In Pakistan, many commentators would be inclined to read transatlantic rivalry into the development. This will go very well with the grooves of practice developed by Pakistans management of foreign policy during the Cold War: build military muscle by siding with one of the two global rivals and keep the relationship going by always appearing to reserve the option of switching the relationship through the doctrine of bilateralism. Needless to say, this Cold War opportunism was in tune with the doctrine of realism in the United States and its European partners. Would this be a correct either/or approach, based on the various theories of ditching and switching?
France, no doubt, is one of the many American partners who criticised the 2006 Indo-US nuclear deal, more or less on the lines that former President Jimmy Carter laid out: [The deal will send] uncertain signals to other countries, including North Korea and Iran, and may encourage technologically capable nations to choose the nuclear option. The only substantive commitment among nuclear-weapon states and others is the 1970 Non-Proliferation Treaty (NPT), accepted by the five original nuclear powers and 182 other nations. Its key objective is to prevent the spread of nuclear weapons and weapons technology...and to further the goal of achieving nuclear disarmament.

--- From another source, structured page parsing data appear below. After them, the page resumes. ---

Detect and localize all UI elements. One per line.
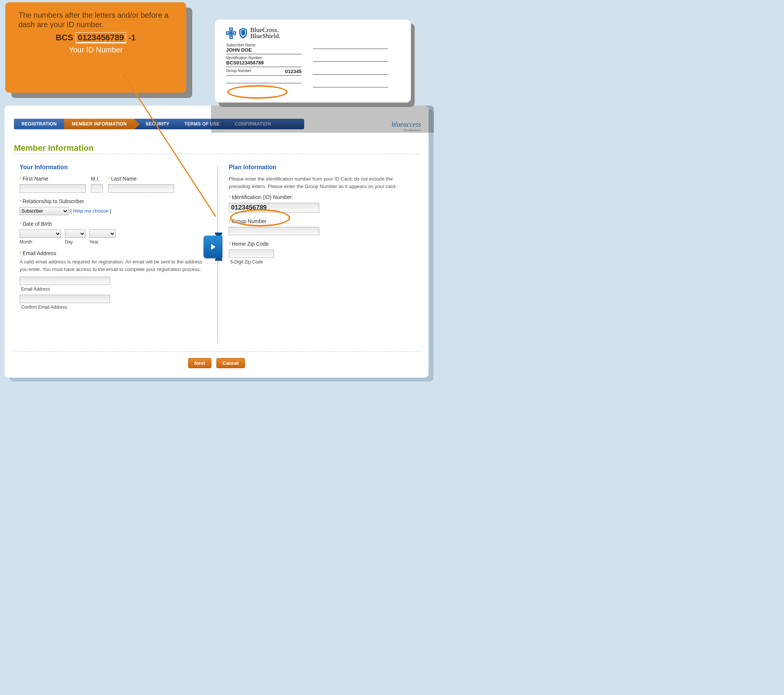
tab-registration[interactable]: REGISTRATION: [14, 119, 64, 129]
required-asterisk: *: [20, 176, 21, 182]
card-id-value: BCS0123456789: [226, 60, 301, 66]
relationship-label: Relationship to Subscriber: [23, 198, 84, 204]
zip-hint: 5-Digit Zip Code: [230, 259, 413, 265]
button-row: Next Cancel: [5, 358, 428, 368]
email-input[interactable]: [20, 277, 110, 285]
plan-info-instructions: Please enter the identification number f…: [229, 175, 413, 190]
divider-top: [14, 154, 419, 154]
tab-strip: REGISTRATION MEMBER INFORMATION SECURITY…: [14, 119, 278, 129]
card-id-label: Identification Number:: [226, 56, 301, 60]
svg-rect-5: [228, 33, 234, 34]
last-name-label: Last Name: [111, 176, 137, 182]
help-me-choose-link[interactable]: Help me choose: [73, 208, 109, 214]
bluecross-icon: [226, 28, 236, 39]
page-title: Member Information: [14, 143, 94, 153]
dob-month-select[interactable]: [20, 229, 61, 238]
required-asterisk: *: [20, 199, 21, 204]
main-panel: REGISTRATION MEMBER INFORMATION SECURITY…: [5, 105, 428, 378]
highlight-ellipse-field: [230, 209, 290, 227]
first-name-input[interactable]: [20, 184, 86, 193]
email-label: Email Address: [23, 250, 56, 256]
tooltip-number: 0123456789: [76, 32, 126, 43]
arrow-right-icon: [204, 236, 222, 258]
required-asterisk: *: [20, 222, 21, 227]
bcbs-brand-line2: BlueShield.: [250, 33, 280, 39]
dob-label: Date of Birth: [23, 221, 52, 227]
required-asterisk: *: [108, 176, 110, 182]
divider-bottom: [14, 351, 419, 352]
blueaccess-logo: blueaccess for Members: [392, 120, 421, 132]
tooltip-caption: Your ID Number: [18, 45, 173, 54]
dob-day-select[interactable]: [65, 229, 86, 238]
card-group-label: Group Number:: [226, 69, 252, 74]
blueaccess-subtext: for Members: [392, 128, 421, 132]
blueshield-icon: [239, 28, 247, 39]
id-number-tooltip: The numbers after the letters and/or bef…: [5, 2, 186, 93]
plan-information-heading: Plan Information: [229, 164, 413, 171]
dob-year-select[interactable]: [89, 229, 116, 238]
zip-label: Home Zip Code: [232, 241, 269, 247]
required-asterisk: *: [229, 242, 231, 247]
email-hint: Email Address: [21, 287, 204, 292]
confirm-email-hint: Confirm Email Address: [21, 305, 204, 310]
group-number-input[interactable]: [229, 227, 319, 235]
first-name-label: First Name: [23, 176, 48, 182]
relationship-select[interactable]: Subscriber: [20, 207, 69, 215]
required-asterisk: *: [20, 251, 21, 256]
mi-label: M.I.: [91, 176, 99, 182]
tooltip-prefix: BCS: [56, 33, 73, 42]
blueaccess-text: blueaccess: [392, 120, 421, 128]
card-group-value: 012345: [285, 69, 301, 74]
dob-year-hint: Year: [89, 239, 116, 245]
highlight-ellipse-card: [227, 85, 288, 99]
bcbs-logo: BlueCross. BlueShield.: [226, 27, 400, 39]
tooltip-suffix: -1: [128, 33, 136, 42]
zip-input[interactable]: [229, 250, 274, 258]
next-button[interactable]: Next: [188, 358, 211, 368]
email-help-text: A valid email address is required for re…: [20, 258, 204, 273]
card-subscriber-name-label: Subscriber Name:: [226, 43, 301, 47]
mi-input[interactable]: [91, 184, 103, 193]
dob-month-hint: Month: [20, 239, 61, 245]
last-name-input[interactable]: [108, 184, 174, 193]
required-asterisk: *: [229, 219, 231, 224]
your-information-heading: Your Information: [20, 164, 204, 171]
dob-day-hint: Day: [65, 239, 86, 245]
bcbs-logo-text: BlueCross. BlueShield.: [250, 27, 280, 39]
tooltip-text: The numbers after the letters and/or bef…: [18, 11, 173, 30]
tooltip-example: BCS 0123456789 -1: [18, 33, 173, 43]
your-information-section: Your Information *First Name M.I. *Last …: [20, 164, 204, 315]
tab-confirmation[interactable]: CONFIRMATION: [227, 119, 278, 129]
confirm-email-input[interactable]: [20, 295, 110, 303]
tab-member-information[interactable]: MEMBER INFORMATION: [64, 119, 134, 129]
tab-terms-of-use[interactable]: TERMS OF USE: [177, 119, 227, 129]
required-asterisk: *: [229, 195, 231, 200]
card-subscriber-name-value: JOHN DOE: [226, 47, 301, 53]
cancel-button[interactable]: Cancel: [216, 358, 245, 368]
id-number-label: Identification (ID) Number:: [232, 194, 293, 200]
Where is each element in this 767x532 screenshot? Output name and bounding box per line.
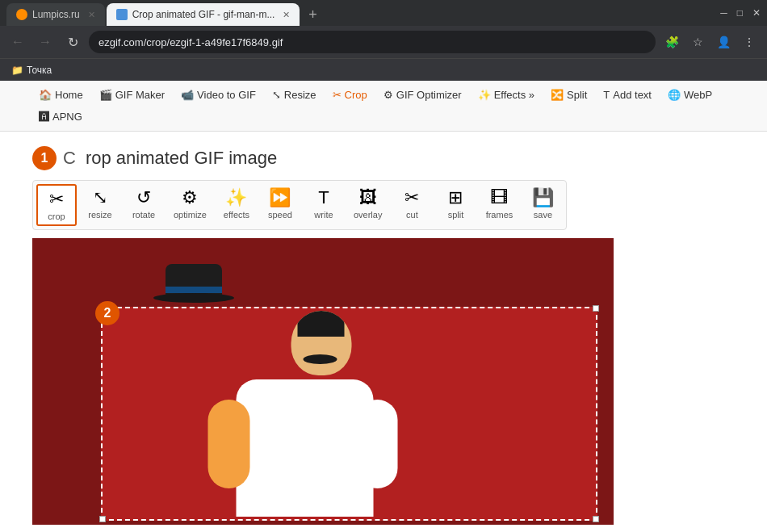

Pakistan will recall that in the 1970s, France had to bow out, under American pressure, of a contract to build a nuclear enrichment plant in Pakistan. But in 2009, things have changed. President Sarkozy has ridden to victory on the promise of reducing French antagonism towards America and to prune down Frances state-dominated socialist economy. At the same time, however, he wants to assert the difference between how the Europeans (especially France and Germany) think about the laissez-faire capitalism of the Washington consensus. On the other hand, on the question of Western values, there is no difference, and Frances relations with Pakistan will not therefore be on any either/or basis. Linking up with France will not mean causing the US to ditch Pakistan or to punish it, as often happened during the Cold War.
The US Secretary of State, Ms Hilary Clinton, after clinching $110 million for Pakistani refugees this week, has repeated her charge against earlier American administrations that it ditched Pakistan after using it in Afghanistan against the Soviet Union. A big Kerry-Lugar package of economic assistance is in the pipeline in the US, apart from the US-mediated $5 billion from the Friends of Pakistan group of countries. As for France, its ambassador has voiced the strongest objection in Islamabad to Nizam-e Adl in Swat while President Sarkozy has pledged more French troops for the NATO forces in Afghanistan.
It is too early to say what next steps will be taken. Pakistan is a non-NATO ally of the US. Some may think that this will bring Pakistan close to the status of the European states and Turkey who count as allies. Others may think India has moved closer to the US by becoming its strategic partner. Will there be a Pak-French nuclear treaty and will it separate Pakistans military and civilian nuclear assets? Will the nuclear suppliers club exempt Pakistan the way it did India? All these are questions waiting to be answered.